West Texas Intermediate (WTI), futures on NYMEX, are stuck in a tight range slightly below $79.00 in Friday’s New York session. The oil price struggles for a direction as investors shift focus to the People’s Bank of China’s (PBoC) monetary policy decision, which will be announced on Monday.
The PBoC is expected to maintain a dovish stance on interest rates as the Chinese economy is still recovering from low consumer price inflation due to weak consumer spending. Investors should note that China is the largest importer of Oil in the world and the maintenance of expansionary policy stance by the PBoC improves its near-term outlook.
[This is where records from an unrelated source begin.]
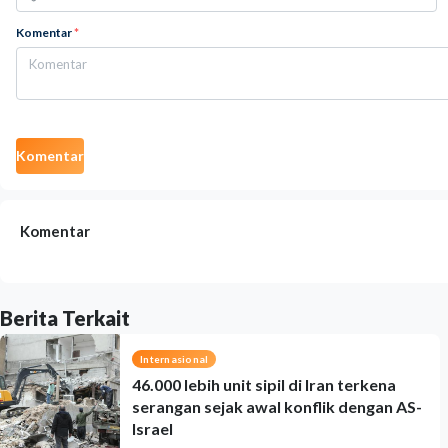
Komentar
*
Komentar
Komentar
Berita Terkait
Internasional
46.000 lebih unit sipil di Iran terkena
serangan sejak awal konflik dengan AS-
Israel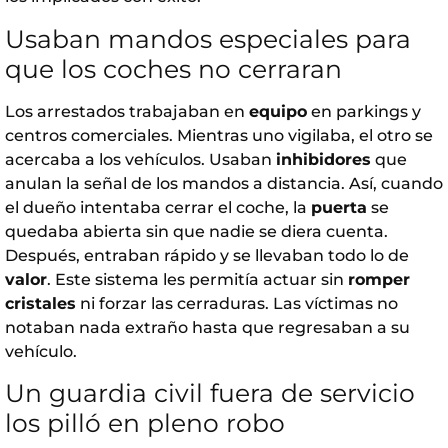
Usaban mandos especiales para
que los coches no cerraran
Los arrestados trabajaban en
equipo
en parkings y
centros comerciales. Mientras uno vigilaba, el otro se
acercaba a los vehículos. Usaban
inhibidores
que
anulan la señal de los mandos a distancia. Así, cuando
el dueño intentaba cerrar el coche, la
puerta
se
quedaba abierta sin que nadie se diera cuenta.
Después, entraban rápido y se llevaban todo lo de
valor
. Este sistema les permitía actuar sin
romper
cristales
ni forzar las cerraduras. Las víctimas no
notaban nada extraño hasta que regresaban a su
vehículo.
Un guardia civil fuera de servicio
los pilló en pleno robo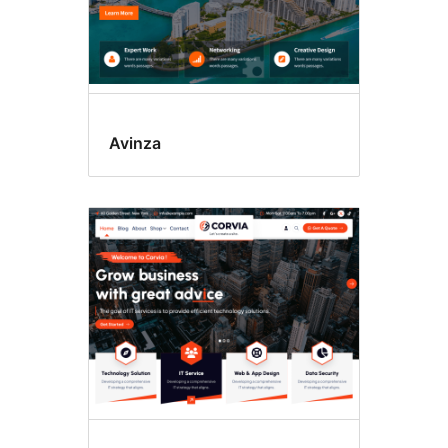
Avinza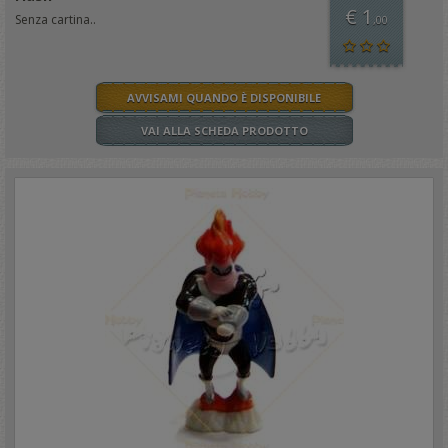
€ 1
Senza cartina..
,00
AVVISAMI QUANDO È DISPONIBILE
VAI ALLA SCHEDA PRODOTTO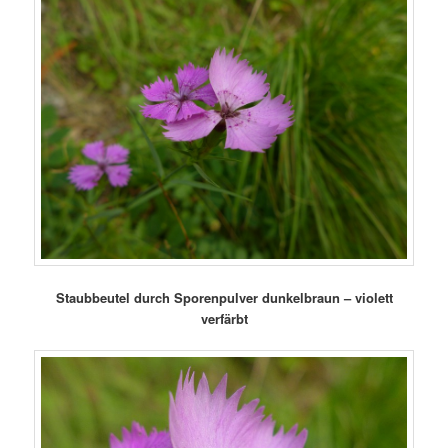
Staubbeutel durch Sporenpulver dunkelbraun – violett
verfärbt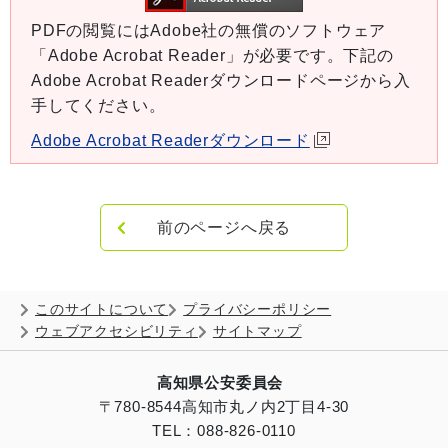
PDFの閲覧にはAdobe社の無償のソフトウェア
「Adobe Acrobat Reader」が必要です。下記の
Adobe Acrobat Readerダウンロードページから入
手してください。
Adobe Acrobat Readerダウンロード
前のページへ戻る
このサイトについて
プライバシーポリシー
ウェブアクセシビリティ
サイトマップ
高知県公安委員会
〒780-8544
高知市丸ノ内2丁目4-30
TEL：088-826-0110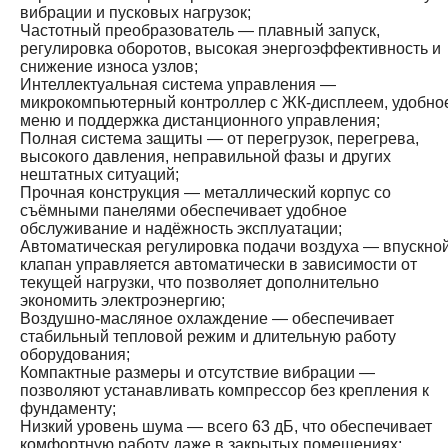
вибрации и пусковых нагрузок;
Частотный преобразователь — плавный запуск,
регулировка оборотов, высокая энергоэффективность и
снижение износа узлов;
Интеллектуальная система управления —
микрокомпьютерный контроллер с ЖК-дисплеем, удобно
меню и поддержка дистанционного управления;
Полная система защиты — от перегрузок, перегрева,
высокого давления, неправильной фазы и других
нештатных ситуаций;
Прочная конструкция — металлический корпус со
съёмными панелями обеспечивает удобное
обслуживание и надёжность эксплуатации;
Автоматическая регулировка подачи воздуха — впускно
клапан управляется автоматически в зависимости от
текущей нагрузки, что позволяет дополнительно
экономить электроэнергию;
Воздушно-масляное охлаждение — обеспечивает
стабильный тепловой режим и длительную работу
оборудования;
Компактные размеры и отсутствие вибрации —
позволяют устанавливать компрессор без крепления к
фундаменту;
Низкий уровень шума — всего 63 дБ, что обеспечивает
комфортную работу даже в закрытых помещениях;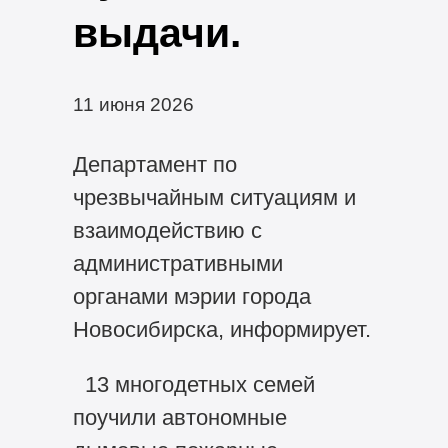
выдачи.
11 июня 2026
Департамент по
чрезвычайным ситуациям и
взаимодействию с
административными
органами мэрии города
Новосибирска, информирует.
13 многодетных семей
поучили автономные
Meanwhile, the decline in the United States inflation has also improved prospects of the oil demand. The expected fall in the US inflation as indicated by the Consumer Price Index (CPI) report for April has boosted expectations that the Federal Reserve (Fed) will start reducing interest rates from the September meeting.
However, Fed officials have not convinced that inflation is on track to return to the desired rate of 2%. On Thursday, New York Fed Bank President John Williams said the monetary policy is restrictive and is in a good place. He doesn’t see any economic indicator suggesting the need to change the stance of monetary policy now. When asked about the inflation outlook, Williams said, “In the very near term, I don't expect to get that greater confidence that we need to see on inflation progress towards a 2% goal," Reuters reported.
(This story was corrected on May 17 at 14:18 GMT to state that China is the largest importer of Oil in the world, not Canada.)